Take the listing from its first line through the line that contains "Photos (483, 72)" and please retype those lines exactly, leaving out the pictures.
[Start of section]
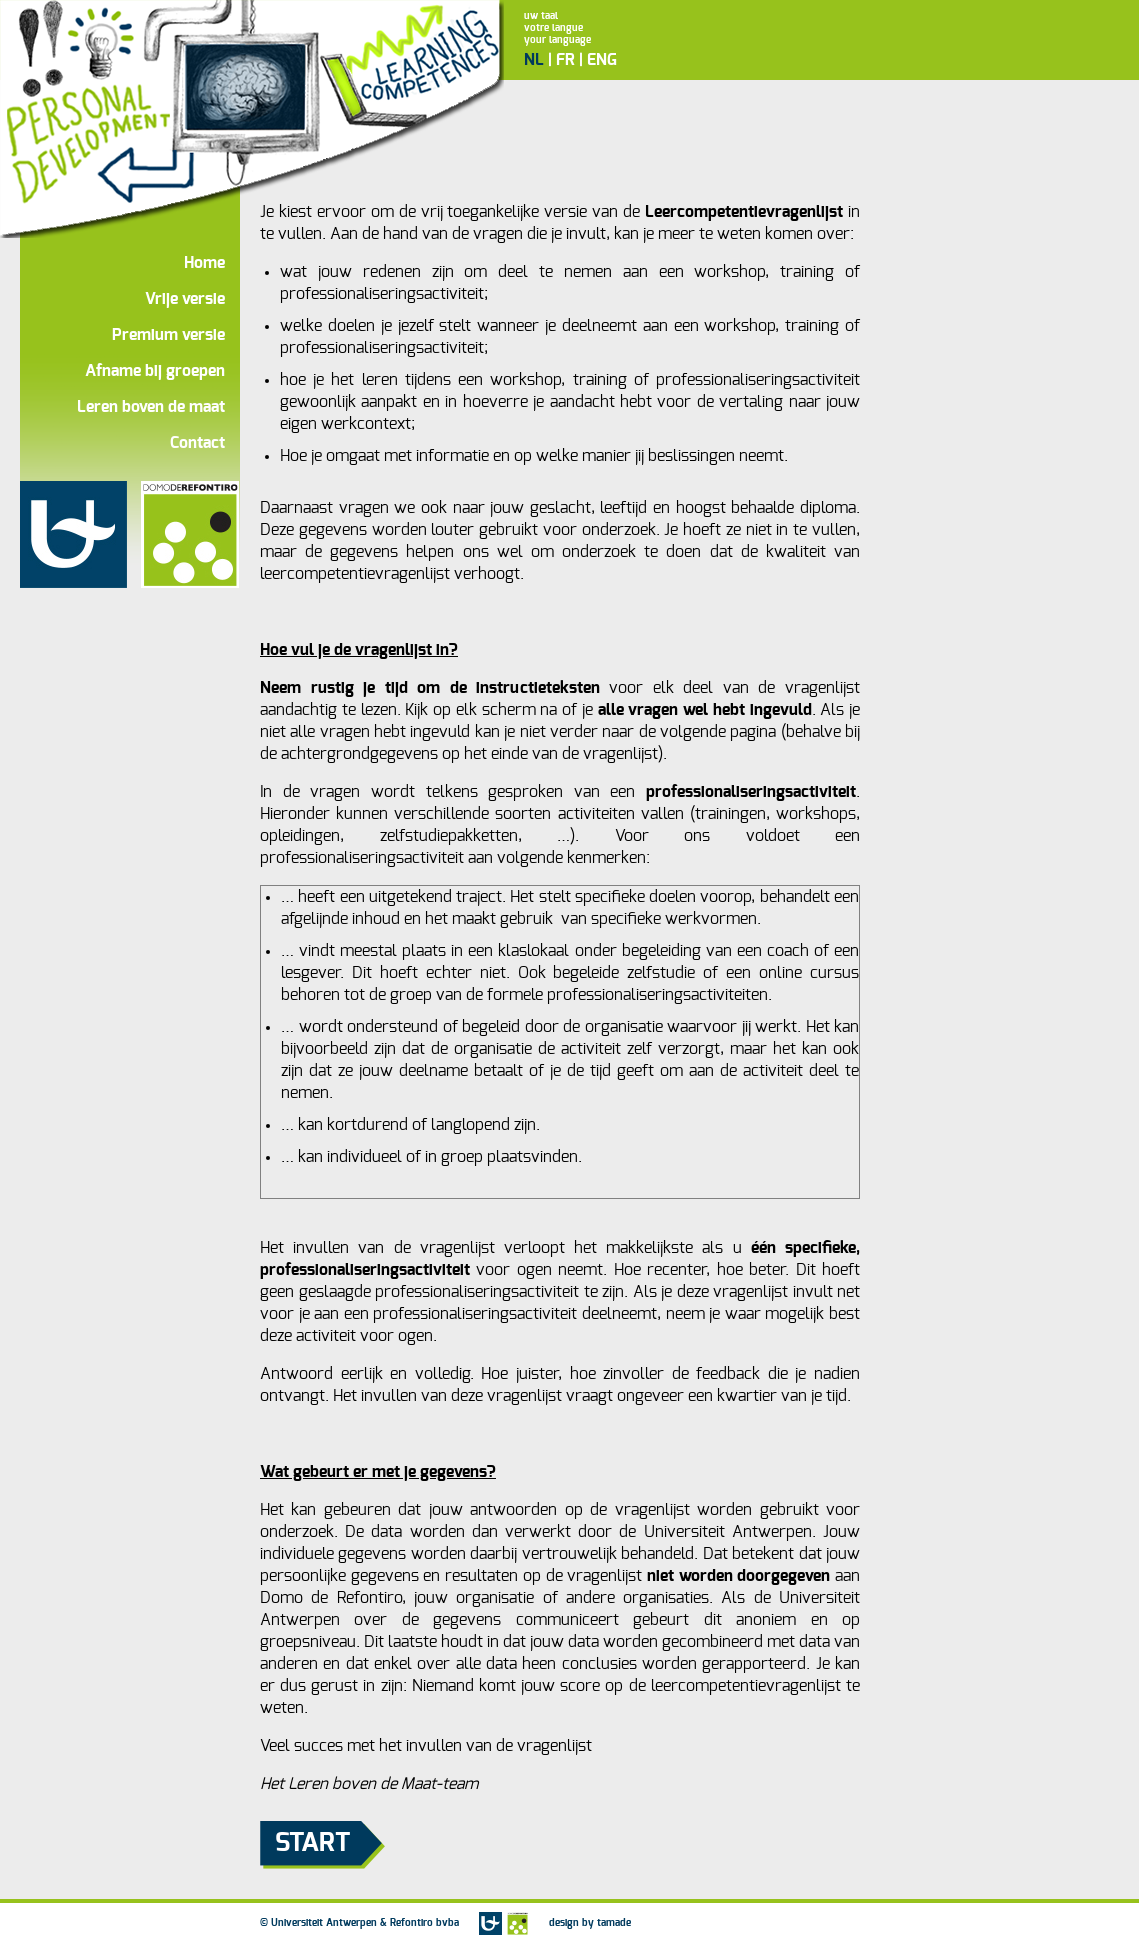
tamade (614, 1923)
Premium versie (168, 335)
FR (565, 60)
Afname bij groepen (155, 371)
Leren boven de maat (151, 407)
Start (312, 1843)
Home (204, 263)
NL (534, 60)
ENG (602, 60)
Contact (197, 443)
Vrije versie (185, 299)
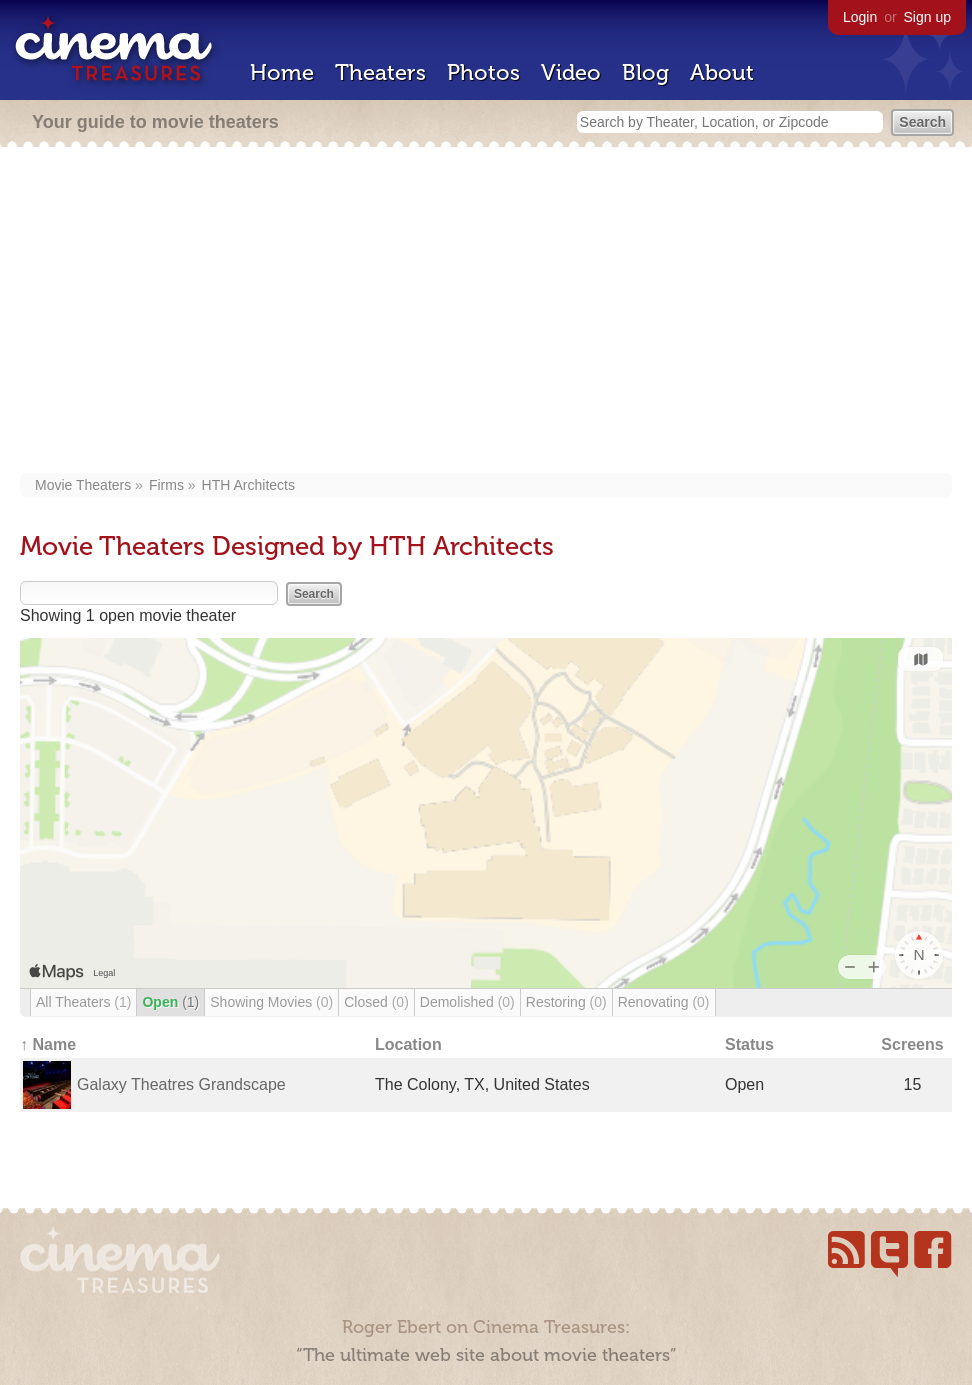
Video (571, 72)
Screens (912, 1044)
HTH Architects (248, 485)
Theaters (380, 72)
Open (170, 1002)
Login (860, 17)
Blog (645, 72)
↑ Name (48, 1044)
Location (408, 1044)
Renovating (664, 1002)
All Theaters (83, 1002)
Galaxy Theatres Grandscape (181, 1084)
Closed (376, 1002)
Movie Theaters (83, 485)
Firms (166, 485)
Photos (483, 72)
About (722, 72)
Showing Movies (271, 1002)
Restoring (566, 1002)
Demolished (467, 1002)
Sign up (927, 17)
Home (282, 72)
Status (749, 1044)
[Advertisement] (486, 312)
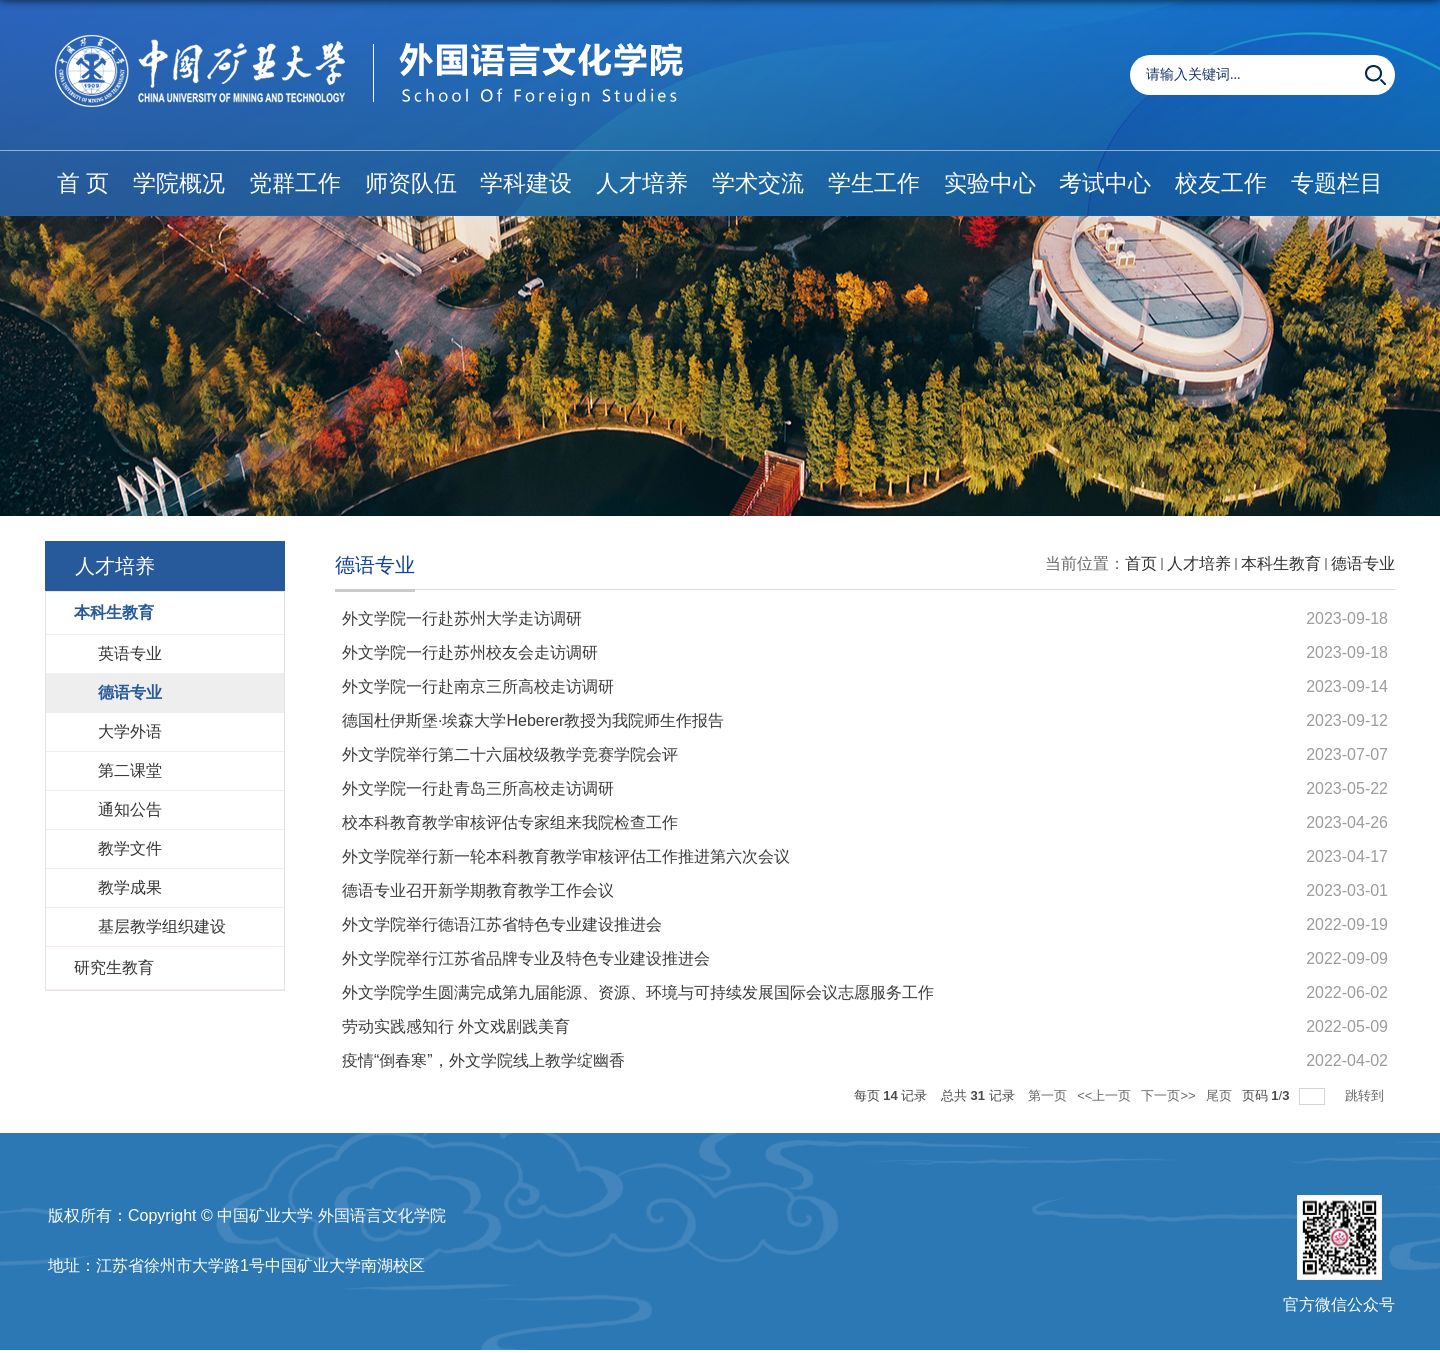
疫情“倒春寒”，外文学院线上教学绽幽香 (483, 1060)
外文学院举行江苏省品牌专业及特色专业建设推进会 (526, 958)
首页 (1141, 563)
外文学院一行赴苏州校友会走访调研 (470, 652)
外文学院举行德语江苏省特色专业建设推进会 (502, 924)
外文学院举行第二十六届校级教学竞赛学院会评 (510, 754)
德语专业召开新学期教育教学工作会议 (478, 890)
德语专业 (1363, 563)
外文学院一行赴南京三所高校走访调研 (478, 686)
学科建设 (526, 183)
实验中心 (990, 183)
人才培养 (642, 183)
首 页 (83, 183)
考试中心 (1105, 183)
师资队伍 (411, 183)
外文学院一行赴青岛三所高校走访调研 (478, 788)
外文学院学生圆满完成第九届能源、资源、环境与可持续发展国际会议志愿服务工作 (638, 992)
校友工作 (1221, 183)
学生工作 (874, 183)
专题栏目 (1337, 183)
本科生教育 (1281, 563)
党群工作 (295, 183)
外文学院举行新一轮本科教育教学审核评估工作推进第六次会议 (566, 856)
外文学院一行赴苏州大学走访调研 (462, 618)
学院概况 (179, 183)
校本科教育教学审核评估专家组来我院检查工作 (510, 822)
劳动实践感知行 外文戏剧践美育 (456, 1026)
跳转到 (1366, 1095)
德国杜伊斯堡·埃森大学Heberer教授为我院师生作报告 (533, 720)
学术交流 (758, 183)
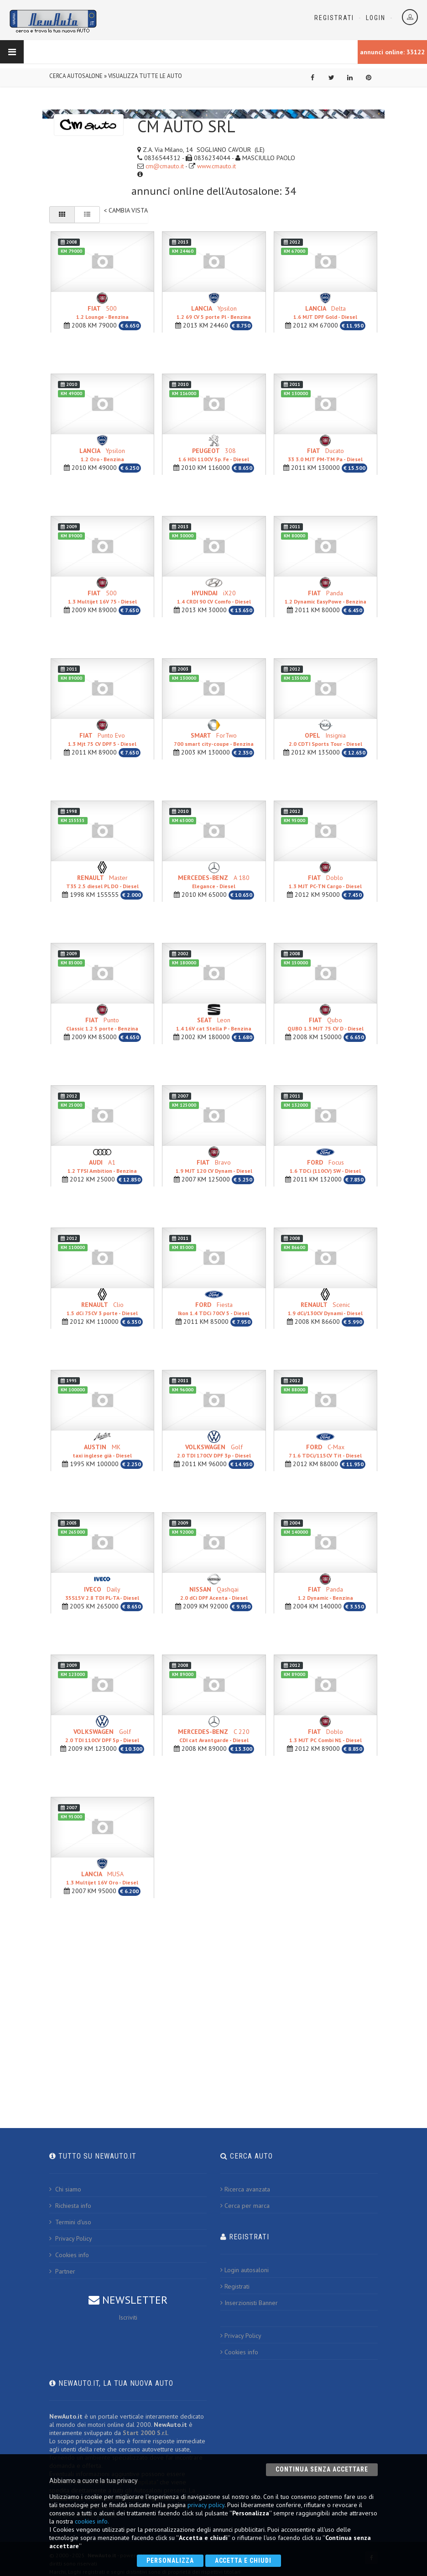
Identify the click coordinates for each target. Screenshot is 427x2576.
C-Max (325, 1451)
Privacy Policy (70, 2238)
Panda (325, 597)
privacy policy (205, 2505)
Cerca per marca (245, 2205)
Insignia (325, 739)
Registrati (334, 17)
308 (213, 455)
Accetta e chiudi (243, 2560)
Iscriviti (128, 2317)
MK (102, 1451)
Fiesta (214, 1309)
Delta (325, 312)
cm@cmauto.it (165, 166)
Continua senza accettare (322, 2469)
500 (102, 312)
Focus (325, 1166)
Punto (102, 1024)
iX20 (214, 597)
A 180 (214, 882)
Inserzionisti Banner (249, 2303)
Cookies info (69, 2255)
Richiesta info (70, 2205)
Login (375, 17)
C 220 (214, 1735)
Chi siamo (65, 2189)
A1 (102, 1166)
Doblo (325, 882)
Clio (102, 1309)
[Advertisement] (213, 2007)
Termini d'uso (70, 2222)
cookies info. (92, 2521)
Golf (214, 1451)
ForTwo (214, 739)
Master (102, 882)
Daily (102, 1593)
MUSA (102, 1878)
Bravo (214, 1166)
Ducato (325, 455)
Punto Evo (102, 739)
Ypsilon (214, 312)
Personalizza (170, 2560)
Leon (213, 1024)
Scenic (325, 1309)
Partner (62, 2271)
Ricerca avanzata (245, 2189)
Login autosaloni (244, 2270)
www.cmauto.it (216, 166)
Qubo (325, 1024)
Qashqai (214, 1593)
[End of section]
• Answer to this task:
tamade (614, 1923)
Premium versie (168, 335)
FR (565, 60)
Afname bij groepen (155, 371)
Leren boven de maat (151, 407)
Start (312, 1843)
Home (204, 263)
NL (534, 60)
ENG (602, 60)
Contact (197, 443)
Vrije versie (185, 299)
Video (571, 72)
Screens (912, 1044)
HTH Architects (248, 485)
Theaters (380, 72)
Open (170, 1002)
Login (860, 17)
Blog (645, 72)
↑ Name (48, 1044)
Location (408, 1044)
Renovating (664, 1002)
All Theaters (83, 1002)
Galaxy Theatres Grandscape (181, 1084)
Closed (376, 1002)
Movie Theaters (83, 485)
Firms (166, 485)
Photos (483, 72)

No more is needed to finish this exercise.